Nota: Estas “Considerações” fazem parte de uma investigação ainda em curso. Resta aprofundar as relações do desejo  com o gozo – naquilo que o desejo guarda de trágico – , e repensar a droga na cultura: em princípio questionada como fetiche na cultura, agora possivelmente, numa inscrição ainda mais radical.





[1] SANTOS, Hugo, Sid Vicius. São Paulo, Brasiliense.
[2] CAZUZA, versos da música Ideologia.
[3] Filme “Sid and Nancy”, em portugues “Sid e Nancy, o amor mata”. Direção de Alex Cox, 1986. MSA.
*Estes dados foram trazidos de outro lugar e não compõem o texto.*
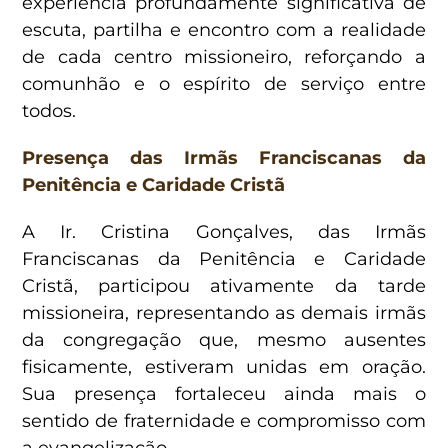
experiência profundamente significativa de
escuta, partilha e encontro com a realidade
de cada centro missioneiro, reforçando a
comunhão e o espírito de serviço entre
todos.
Presença das Irmãs Franciscanas da
Penitência e Caridade Cristã
A Ir. Cristina Gonçalves, das Irmãs
Franciscanas da Penitência e Caridade
Cristã, participou ativamente da tarde
missioneira, representando as demais irmãs
da congregação que, mesmo ausentes
fisicamente, estiveram unidas em oração.
Sua presença fortaleceu ainda mais o
sentido de fraternidade e compromisso com
a evangelização.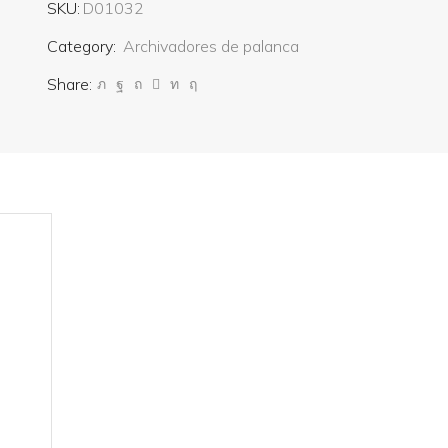
SKU:
D01032
Category:
Archivadores de palanca
Share: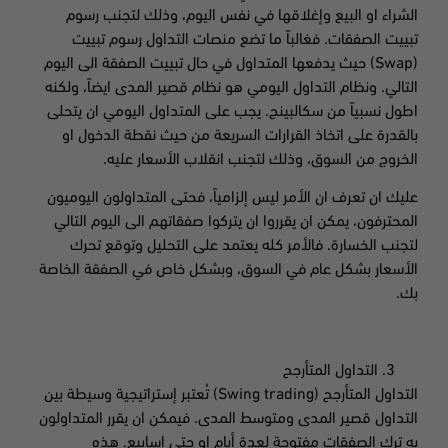
الشراء او البيع وإغلاقها في نفس اليوم، وذلك لتجنب رسوم
تبييت الصفقات. فغالباً ما تضع منصات التداول رسوم تبييت
(Swap) حيث يدفعها المتداول في حال تبييت الصفقة الى اليوم
التالي. ونظام التداول اليومي هو نظام قصير المدى ايضاً، ولكنه
اطول نسبياً من سكالبينج. يجب على المتداول اليومي ان يتحلى
بالقدرة على اتخاذ القرارات السريعة من حيث نقطة الدخول او
الخروج من السوق، وذلك لتجنب انقلاب الأسعار عليه.
عليك ان تعرف ان الأمر ليس إلزامياً، فحتى المتداولون اليوميون
المحترفون، يمكن ان يقرروا ان يتركوا صفقاتهم الى اليوم التالي
لتجنب الخسارة. فالأمر كله يعتمد على التحليل وتوقع تحرك
الأسعار بشكل عام في السوق، وبشكل خاص في الصفقة الخاصة
بك.
التداول المتأرجح
التداول المتأرجح (Swing trading) تُعتبر إستراتيجية وسيطة بين
التداول قصير المدى ومتوسط المدى. فيمكن ان يقرر المتداولون
به ترك الصفقات مفتوحة لعدة أيام او حتى اسابيع. هذه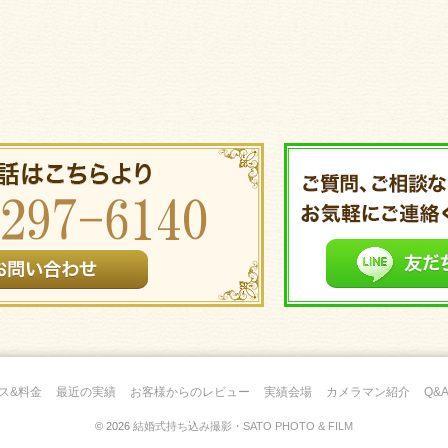
ス&料金
最近の実績
お客様からのレビュー
実績会場
カメラマン紹介
Q&
© 2026
結婚式持ち込み撮影・SATO PHOTO & FILM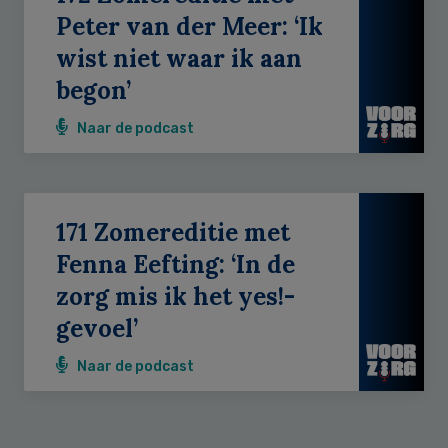
Peter van der Meer: ‘Ik
wist niet waar ik aan
begon’
Naar de podcast
171 Zomereditie met
Fenna Eefting: ‘In de
zorg mis ik het yes!-
gevoel’
Naar de podcast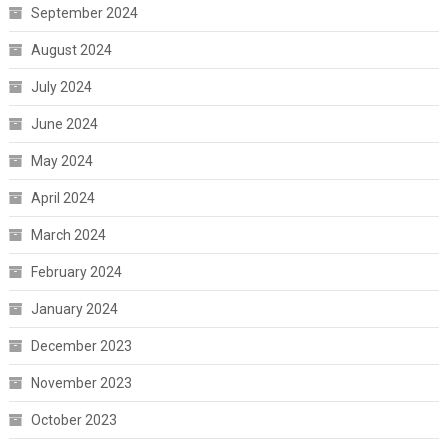
September 2024
August 2024
July 2024
June 2024
May 2024
April 2024
March 2024
February 2024
January 2024
December 2023
November 2023
October 2023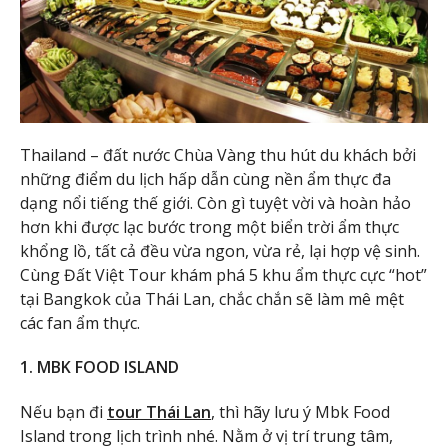
Thailand – đất nước Chùa Vàng thu hút du khách bởi
những điểm du lịch hấp dẫn cùng nền ẩm thực đa
dạng nổi tiếng thế giới. Còn gì tuyệt vời và hoàn hảo
hơn khi được lạc bước trong một biển trời ẩm thực
khổng lồ, tất cả đều vừa ngon, vừa rẻ, lại hợp vệ sinh.
Cùng Đất Việt Tour khám phá 5 khu ẩm thực cực “hot”
tại Bangkok của Thái Lan, chắc chắn sẽ làm mê mệt
các fan ẩm thực.
1. MBK FOOD ISLAND
Nếu bạn đi
tour Thái Lan
, thì hãy lưu ý Mbk Food
Island trong lịch trình nhé. Nằm ở vị trí trung tâm,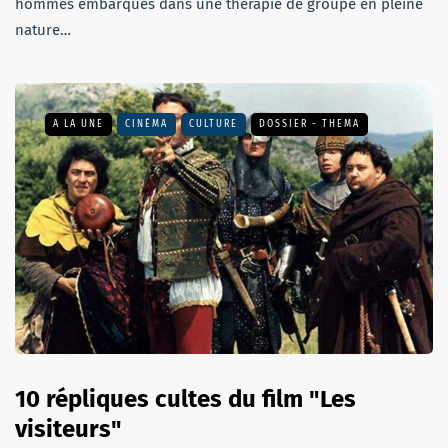
hommes embarqués dans une thérapie de groupe en pleine
nature…
A LA UNE
CINÉMA
CULTURE
DOSSIER - THEMA
10 répliques cultes du film "Les
visiteurs"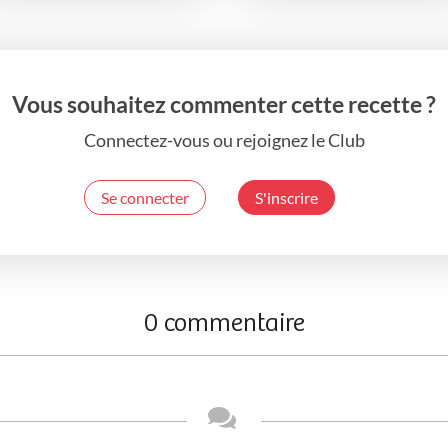
Vous souhaitez commenter cette recette ?
Connectez-vous ou rejoignez le Club
Se connecter
S'inscrire
0 commentaire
 [4] Chama-se a atenção aqui para o matema do discurso do Capitalista, que Lacan escreveu, conforme encontra-se no próprio texto. Considere as duas setas, apontando para baixo, ao lado deste matema. Neste caso, essas setas ao contrário dos outros discursos não indicam um movimento de circulação. Antes apontam na mesma direção.
 [5] SANTOS, H. Sid Vicious, São Paulo, Brasiliense, p. 8
[6] POMMIER, G. Freud apocalíptico?. Porto Alegre, Artes Médicas, p. 21.
[7] BURROUGHS, W. S. Almoço nu. São Paulo, Brasiliense, p. 7
[8] SILVESTRE, M. O fim de análise. In Falo, no 3, p. 38.
[9] SANTOS, H. Sid Vicious. São Paulo, Brasiliense., p. 5
[10]  Idem
[11] Idem
[12] LACAN, j. Lacan in Itália. Inédito, maio de 1972.
 [13] LACAN, j. Lacan in Itália. Inédito, maio de 1972.
[14] Idem
[15] Marx, K. O capital. Vol. I.  Rio de Janeiro, Civilização.
[16] Leia-se a próposito: DiAS L., lodi, M. e VILELA, V. Elaborações psicanalíticas sobre a toxicomania. In Papéis do $impósio. Belo Horizonte, 1989.
[17] SANTOS, h. Sid Vicious. São Paulo, Brasiliense.
[18] POMMIER, G. Freud apolítico? Porto Alegre, Artes Médicas.